I recently played my first gig with fiddle as my main instrument.
Ten years ago, I decided I really needed to play one of the core instruments of Irish music (fiddle, flute, pipes). It has been an enjoyable if challenging journey, and there’s still a long way to go. I mention this because, as I expected, it has taken a full decade to achieve that objective: it is a process that cannot be rushed (even though twenty years’ prior playing on other instruments had put me in good stead).
Good things come to those who wait, and enjoying the journey is definitely part of that process. But more generally, patience seems to be in short supply. People have become so used to having their every need met instantly, that the self-discipline needed to wait for something has simply evaporated. The speed of modern technology means that a delay of a few seconds can invoke huge frustration; gone are the days when one had to be patient for the day on which one’s favourite TV programme would be screened on a terrestrial channel. And one can acquire pretty much anything one wants at the click of a mouse, aided by the availability of instant credit rather than the need to save.
I see it in my students too, where one adverse mark can be enough to create major discouragement, and they don’t always seem convinced by my advice to take the long view. A lack of resilience is the result if you can’t cope when things don’t go according to plan. But as I tell them, there are some things in life that you just can’t hurry; development of the intellect is one, and playing a musical instrument is another.
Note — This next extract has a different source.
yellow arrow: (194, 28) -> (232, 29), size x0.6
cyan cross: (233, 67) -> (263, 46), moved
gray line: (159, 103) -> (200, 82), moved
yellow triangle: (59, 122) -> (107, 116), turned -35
One might argue that there is no virtue waiting, but I’m not so sure. Doing the time is part of the process: it is enriching in itself; learning to cope with the setback and frustrations is a valuable developmental skill. It also means that you develop a much deeper appreciation of something done genuinely well, than when it comes instantly, and you value it more when it finally arrives. Expertise is, almost by definition, something that doesn’t happen quickly. The problem is, without the resilience to accept this situation, the risk of instant discouragement grows to the point where one gives up at the first set-back – and by doing so, perhaps closes the door on a fruitful avenue of development forever.
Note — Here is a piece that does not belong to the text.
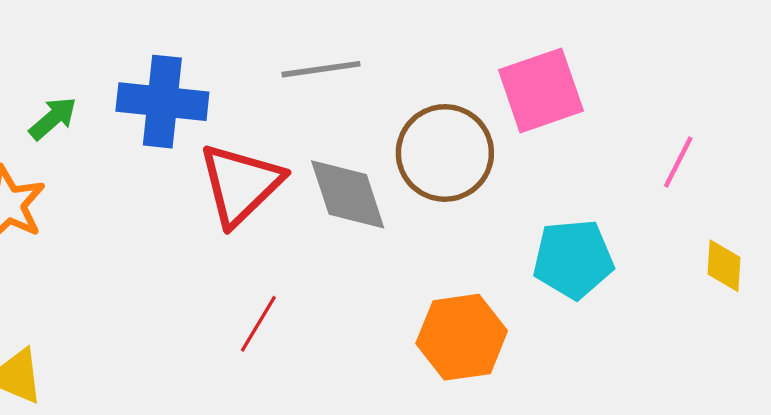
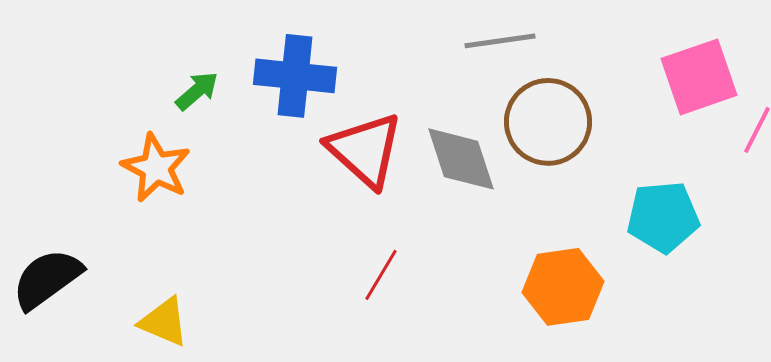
gray line: (321, 69) -> (500, 41), moved
pink square: (541, 90) -> (699, 77), moved
red triangle: (241, 184) -> (365, 150), turned -34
I recently read a similar comment about the role of patience in the ongoing health crisis. Lockdowns are – supposedly – doing serious damage to people’s mental health. I suspect that a fair amount of the real problem is that people lack the skills to work through something that simply cannot be hurried.
Last summer, it was the inability to defer the gratification of summer holidays for a year that led to super-spreading events, and the rise in infection that we are now dealing with. Likewise, impatience to get the economy running again. In the long run, the effects of that impatience may be worse.
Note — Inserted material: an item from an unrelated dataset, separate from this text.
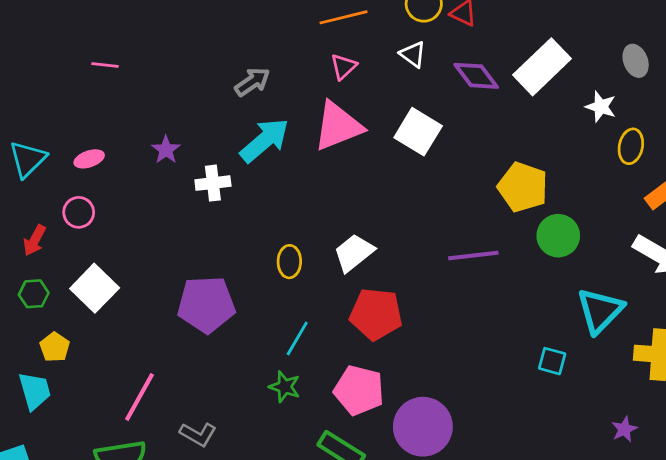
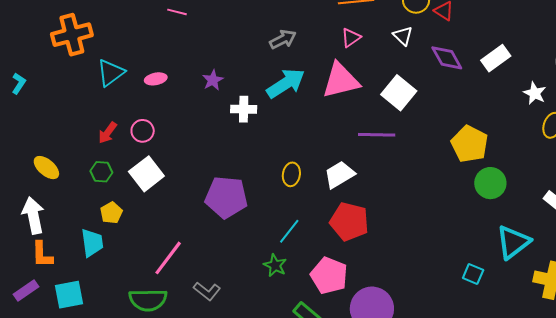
white rectangle: (542, 67) -> (496, 58), size x0.7
pink circle: (79, 212) -> (143, 131), moved
purple line: (473, 255) -> (377, 135), moved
I can see the same thing happening over Christmas. We in the U.K. have spent several week in what seemed in any case to be a very half-hearted lockdown – but it seems as though the widespread refusal to accept that Christmas cannot be the same this year risks blowing any previous progress out of the water. Several leading scientists have said that they think the Christmas relaxation is a bad idea, in which they won’t personally be participating, and I tend to agree with them.
It is undoubtedly true that the Coronavirus emergency has created real hardship – but I am beginning to suspect that the real problem for many is simply an inability to WAIT for anything, even a safe social environment, before indulging.
The communal lack of patience risks creating another surge of patients.